Origen de la pasta de dientes; el dentífrico viene de los egipcios

Colgate es la marca pionera en comercializar pasta de dientes en tubos

Muchas veces pensamos que las cosas que utilizamos en este mundo tan globalizado provienen de los romanos. Pues sí y no. Como la globalización está monopolizada por la cultura occidental, que se origina en el mundo grecolatino, nos encontramos con la idea generalizada de que la mayoría de los inventos, máquinas y utensilios de hoy provienen del ingenio de la antigua Roma. Aunque sus ingenieros eran muy buenos, muchos de los inventos que ahora utilizamos tienen orígenes más “orientales”. Es el caso de la pasta de dientes o dentífrico, que ya se usaba en el Egipto de los faraones para limpiarse la dentadura y la boca. Imaginen el aliento nauseabundo que predominaría en la Antigüedad, donde la higiene (en general) era muy descuidada.
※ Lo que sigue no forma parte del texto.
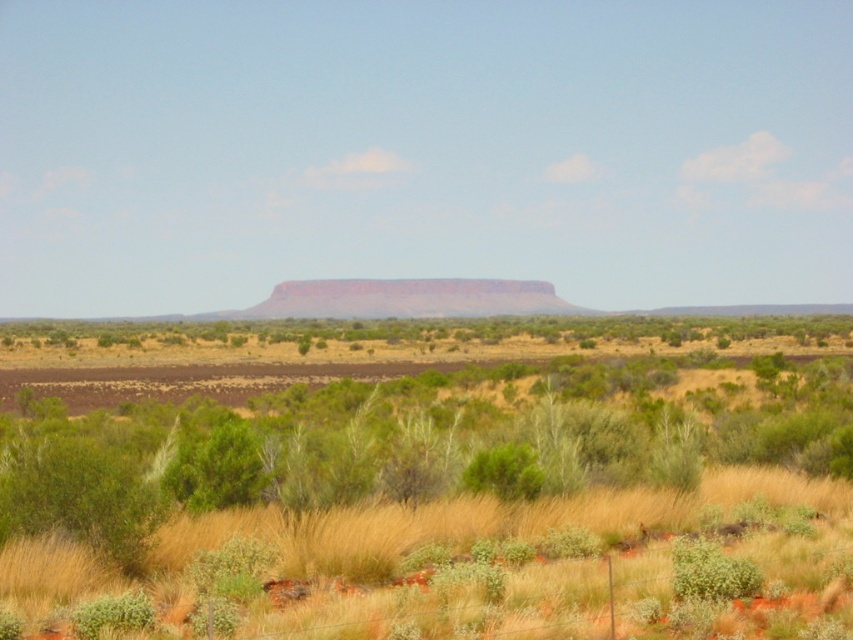 Question: Is grassy plain at center to the right of green leafy bush at center from the viewer's perspective?

Choices:
 (A) no
 (B) yes

Answer: (A)

Question: Which point appears farthest from the camera in this image?

Choices:
 (A) (732, 596)
 (B) (514, 484)
 (C) (463, 632)

Answer: (B)

Question: Is green fuzzy bush at lower right positioned behind green leafy bush at center?

Choices:
 (A) no
 (B) yes

Answer: (A)

Question: Which object is farther from the camera taking this photo?

Choices:
 (A) green fuzzy bush at lower right
 (B) green leafy bush at center

Answer: (B)

Question: Which point is farther to the camera?

Choices:
 (A) green fuzzy bush at lower right
 (B) green leafy bush at center

Answer: (B)

Question: Is green fuzzy bush at lower right to the left of green leafy bush at center from the viewer's perspective?

Choices:
 (A) yes
 (B) no

Answer: (B) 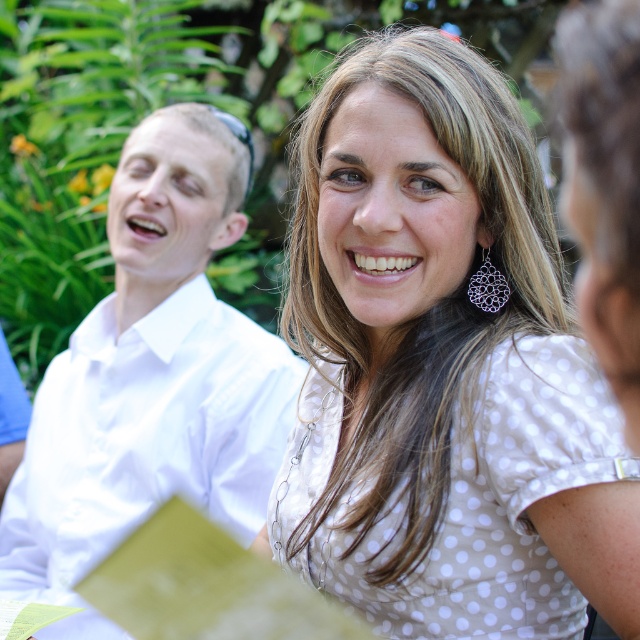 Is white dotted shirt at center shorter than black textured earring at upper right?

Incorrect, white dotted shirt at center's height does not fall short of black textured earring at upper right's.

Does white dotted shirt at center lie in front of black textured earring at upper right?

Yes, white dotted shirt at center is in front of black textured earring at upper right.

Does point (305, 256) come closer to viewer compared to point (484, 280)?

No, (305, 256) is behind (484, 280).

Locate an element on the screen. white dotted shirt at center is located at coordinates (442, 369).

Who is positioned more to the right, white smooth shirt at left or black textured earring at upper right?

black textured earring at upper right

Who is lower down, white smooth shirt at left or black textured earring at upper right?

Positioned lower is white smooth shirt at left.

Between point (236, 195) and point (508, 289), which one is positioned behind?

Point (236, 195)

Find the location of a particular element. The width and height of the screenshot is (640, 640). white smooth shirt at left is located at coordinates (152, 372).

Can you confirm if white dotted shirt at center is taller than white smooth shirt at left?

Incorrect, white dotted shirt at center's height is not larger of white smooth shirt at left's.

Locate an element on the screen. The width and height of the screenshot is (640, 640). white dotted shirt at center is located at coordinates point(442,369). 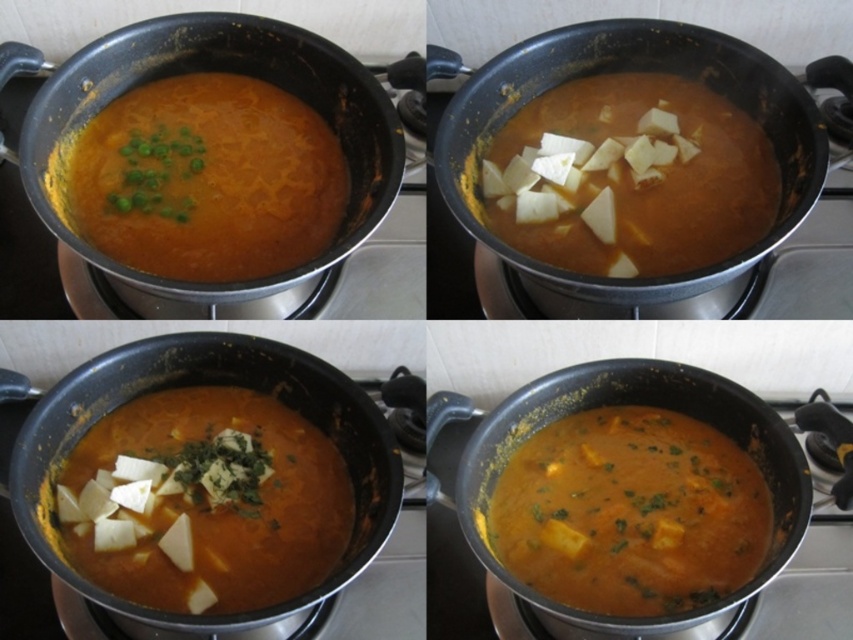 Question: Does white crumbly tofu at center have a lesser width compared to white creamy cubes at center?

Choices:
 (A) no
 (B) yes

Answer: (B)

Question: In this image, where is matte orange soup at upper left located relative to white creamy cubes at center?

Choices:
 (A) left
 (B) right

Answer: (A)

Question: Estimate the real-world distances between objects in this image. Which object is farther from the orange matte curry at center?

Choices:
 (A) matte orange soup at upper left
 (B) white crumbly tofu at center
 (C) white creamy cubes at center

Answer: (A)

Question: Which object is the farthest from the white crumbly tofu at center?

Choices:
 (A) white creamy cubes at center
 (B) matte orange soup at upper left
 (C) orange matte curry at center

Answer: (A)

Question: Observing the image, what is the correct spatial positioning of orange matte curry at center in reference to white creamy cubes at center?

Choices:
 (A) left
 (B) right

Answer: (A)

Question: Which point is closer to the camera?

Choices:
 (A) (566, 577)
 (B) (67, 545)
 (C) (322, 182)

Answer: (A) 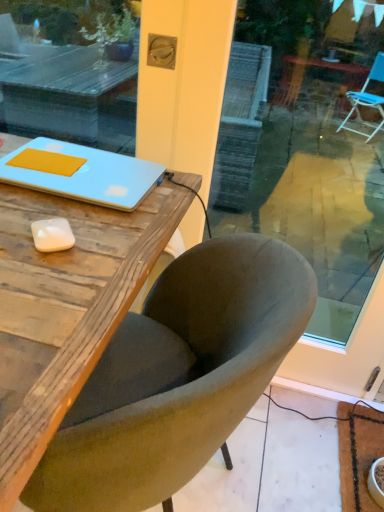 Find the location of `vacant region above matte blue laptop at upper left (from a real-world perspective)`. vacant region above matte blue laptop at upper left (from a real-world perspective) is located at coordinates (76, 164). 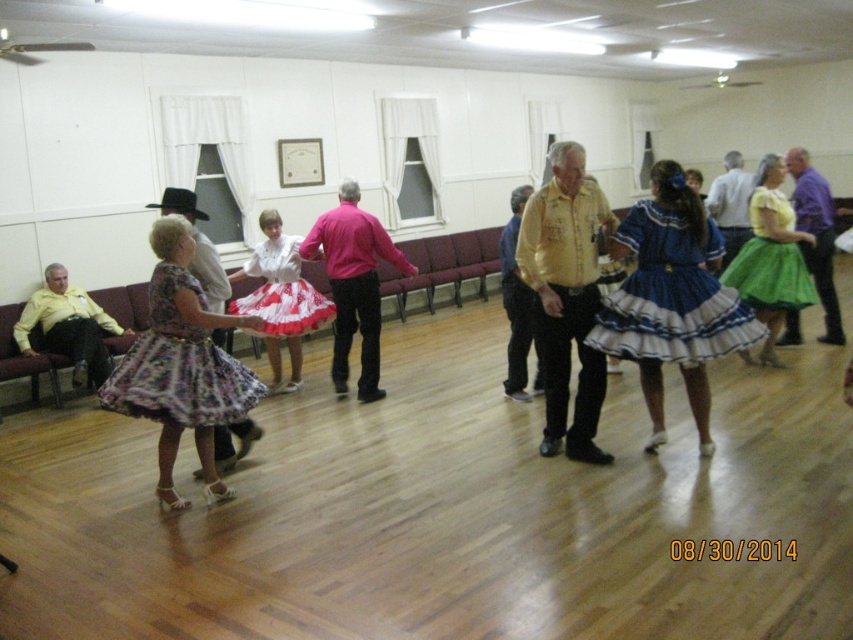 You are organizing a dance event and need to arrange seating for participants. The blue satin dress at center and the purple cotton shirt at center are both in the center of the room. Which one requires more space for seating?

The blue satin dress at center is wider than the purple cotton shirt at center, so it requires more space for seating.

Consider the image. You are a photographer positioned at the entrance of the hall. You need to capture a photo of both the yellow cotton shirt at center and the matte yellow shirt at center. Which one should you adjust your camera to focus on first if you want to capture them from left to right in the frame?

You should focus on the yellow cotton shirt at center first because it is positioned to the left of the matte yellow shirt at center, so capturing them from left to right would require starting with the one on the left.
Aparece en fuentes documentales del siglo IV a. C. que los egipcios usaban una crema realizada con la mezcla de agua con ingredientes en polvo, triturando piedra pómez, sal y pimienta con algunas hierbas y flores. Los griegos y romanos de las clases altas adquirirían esa costumbre, aunque entre la gente común era muy habitual enjaguarse la boca con el propio orín. Desde luego, propiedades sódicas y abrasivas (necesarias para limpiar esmalte) tienen los orines; eso sí, el mal olor bucal se permutaba por un omnipresente aroma a orín. Luego, existe un antecedente remoto siempre injustamente olvidado. Es habitual obviar que también existía una proto pasta de dientes en las hierbas aromáticas, hojas y raíces, mascadas por los indígenas de culturas mesoamericanas.


Los compuestos creados en todas las culturas buscaban blanquear los dientes y acabar con el mal aliento. Los primitivos dentistas solían quitar todo lo podrido para evitar dolores y el mal olor. La higiene bucal preocupaba, claro, pero pocos contaban con una alquimia propia para realizar las pastas dentales más usadas, basadas en compuestos sódicos y ácidos (vinagre, sal). El progreso tecnológico del siglo XIX también trajo una mayor preocupación por la sanidad pública. Con un nombre tan rimbombante, Washington Wentworth Sheffield, un cirujano dental de Connecticut es el merecedor del título de inventor de la pasta dentífrica tal y como hoy la conocemos. La comenzó a usar en 1852 con sus pacientes y ya tenía compuestos de sales minerales como los fluoruros. Elemento generalizado y base de los actuales dentífricos.


Para completar esta breve historia del origen de la pasta de dientes, mencionar a dos personajes que terminan de “inventar” el dentífrico tal y como hoy lo conocemos y usamos. Ambos son “hijos de precusores”. Se trata de Lucius Sheffield, hijo del inventor de la pasta de dientes, Dr. W. Sheffield, que tiene la genial idea al fijarse en los tubos de pintura al óleo de introducir la pasta inventada por su padre en este tipo de recipiente. Ya no podríamos asociar al dentífrico a otra mejor manera de administrarlo en el cepillo que mediante un tubo. La otra persona que dejará su huella en la historia de la pasta de dientes es Samuel Colgate, hijo del millonario comerciante de jabones y perfumes, William Colgate. Los Colgate se asocian en Nueva York con Lucius Sheffield para comercializar a gran escala el tubo de pasta de dientes. Invento con más de cinco mil años, usado en nuestro día a día.